Sure, she wanted to belong to her country. And if you’d asked her a month ago she’d have said she wanted that more than she’d ever wanted anything in her life.
But not anymore. What she wanted most, what she wanted so much that it was like a constant, dull ache in her now, was to belong to him.
“Are you so tired you’re barely functional?” Ethan asked her when she got into the car. He’d cranked the window open on the drive over, the cold air like a slap across the face, keeping him awake.
“Yes.”
“How long can we keep up this pace?” Though the thought of spending a night without her was completely unpalatable.
“We’re going to have to keep it up at least one night longer,” she said. “I’m taking you out tonight.”
He laughed. “Okay, lead on.”
She directed him to a location near her neighborhood. He recognized the grungy-looking Market Basket grocery store and wondered if that was where she and her family shopped for food. Out of laziness, he often bought his and Theo’s groceries at the expensive quasi farm stand in town, where the produce prices were reasonable but the prices for
packaged food could slay you, if you bothered to look. He bet Ana knew the price of every item she set in her grocery cart. It had never occurred to him what a luxury it was not to have to pay attention to things like that. Or to whether you had cash on hand to pay for it, the credit card always a safety net. There were no safety nets in Ana’s life.
He wanted to change that. He wanted her to someday forget her care and cautiousness. Or, better yet, he wanted her to be able to choose to use her care and cautiousness as deliberate tools instead of defenses that she could never drop.
They parked on the street. He hid the GPS and made double sure the car was locked, while she watched with amusement.

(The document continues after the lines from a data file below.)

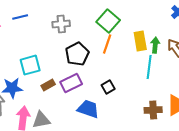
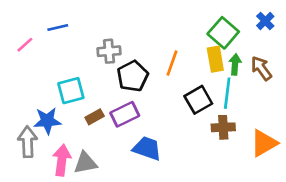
green square: (108, 21) -> (223, 33), moved
gray cross: (61, 24) -> (109, 51), moved
black square: (108, 87) -> (198, 100), moved, size x1.5
brown cross: (153, 110) -> (223, 127), moved

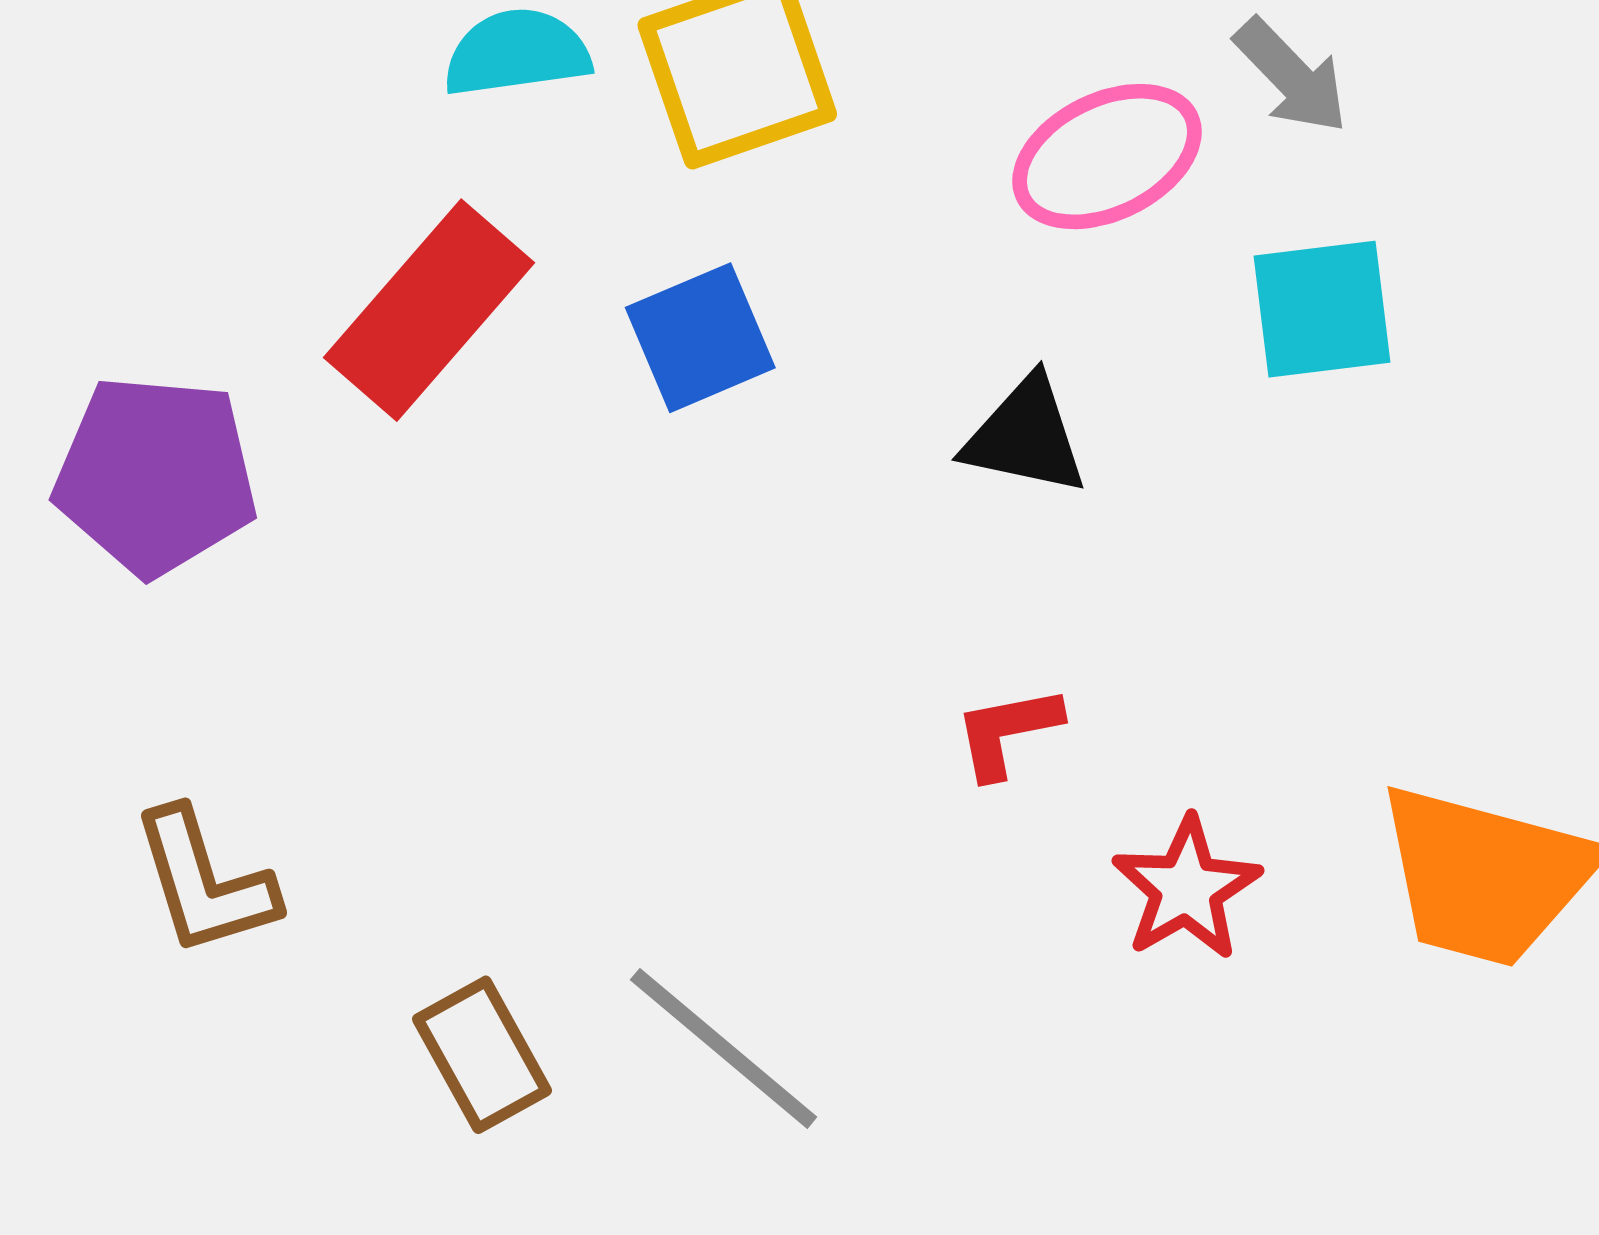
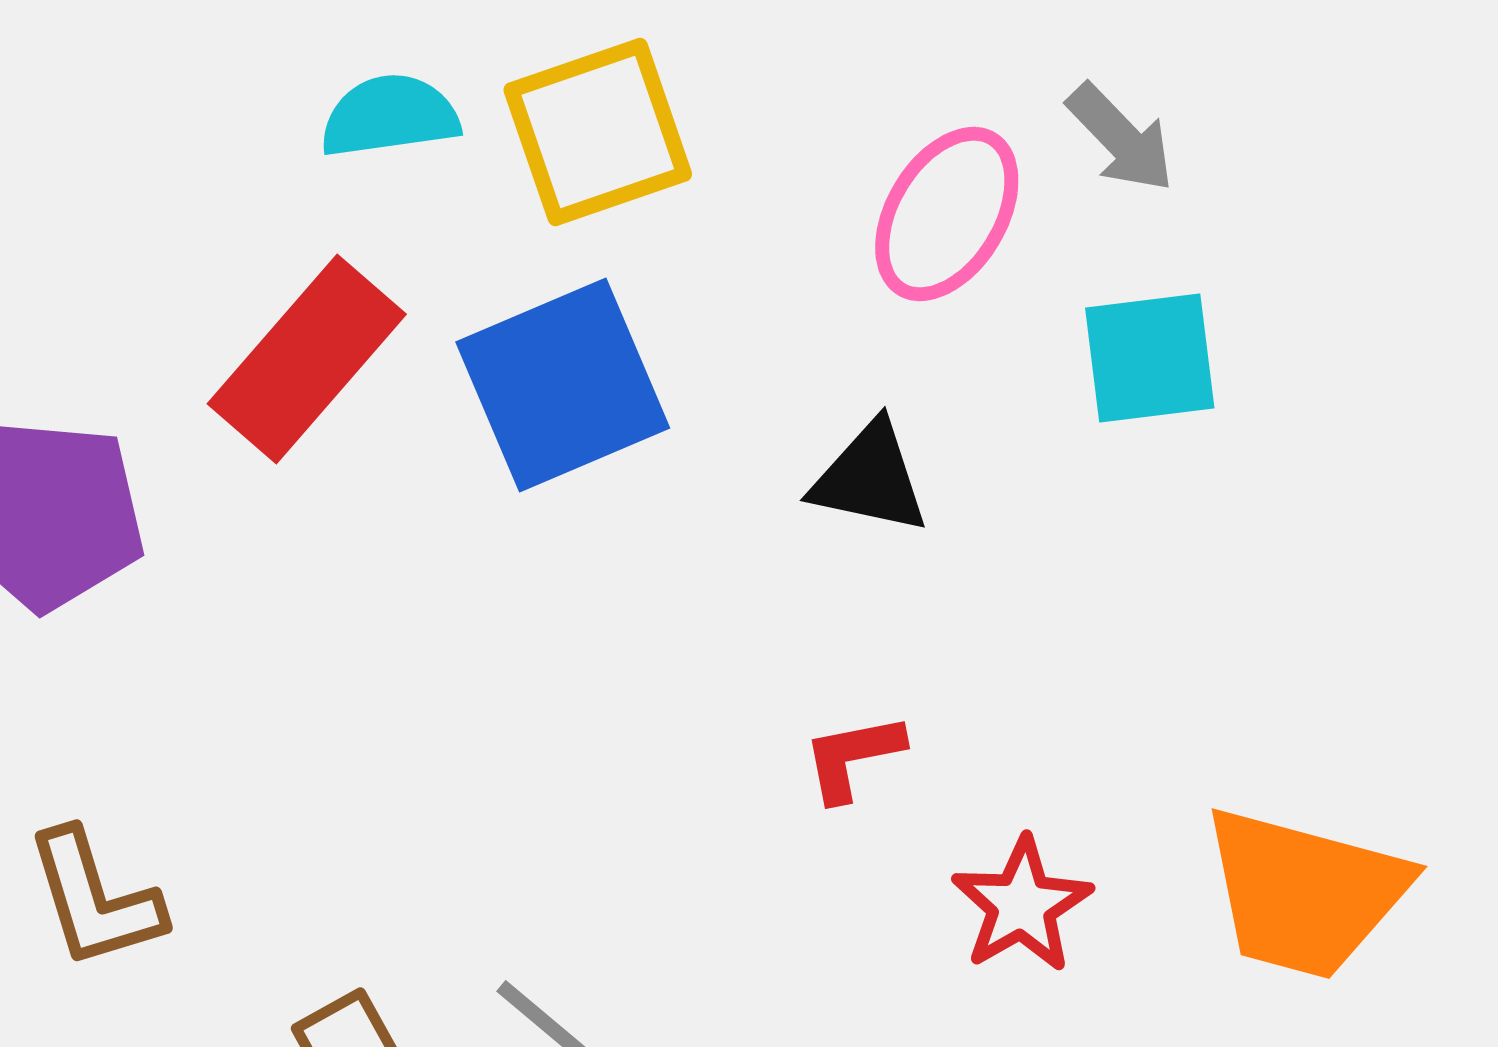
pink ellipse: (1107, 157) -> (947, 214), turned -33
blue square: (700, 338) -> (563, 385), size x1.5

She took his arm and leaned her head on his shoulder while they walked a few blocks. She turned him down an alley.
He balked. “Are you sure it’s safe back here?”
“You are such a white boy,” she said affectionately.
They were in front of a club called Blue Jeans. Despite its surroundings, Blue Jeans was in good shape. It occupied a low graffiti-free brick building with small, intact windows. All the street lamps worked passably well, casting a circle of light around the building that illuminated a collection of shivering outdoor smokers in a rainbow of skin tones. Solo acoustic guitar spilled out the door along with several teenagers, jostling one another and calling out insults.
She led him inside to a table near the stage. The ceilings were low, the light dim. Cozy. Strings of white Christmas lights hung in the corners, mobiles and wind chimes dangled from the ceiling, autographed posters and head shots papered the walls.
He sat across from her. A frowsy middle-aged waitress materialized and slapped paper coasters down in front of them. “What can I getcha?”
He ordered a Dogfish Head 60. Ana hesitated, then ordered a Heineken.
“Do you want the sign-up sheet?” the waitress asked.
“Sign-up sheet?” Ethan asked.
“It’s open-mike night.”
Ethan laughed. “No, thanks. You don’t want me up there.”
As he spoke, the teenager who had been performing stepped off the stage to the accompaniment of scattered applause, and another teenager stepped up.
A teenager with a head of dark hair badly in need of a trim, who flipped his hair out of
his green eyes and caught Ethan’s eye. And smiled.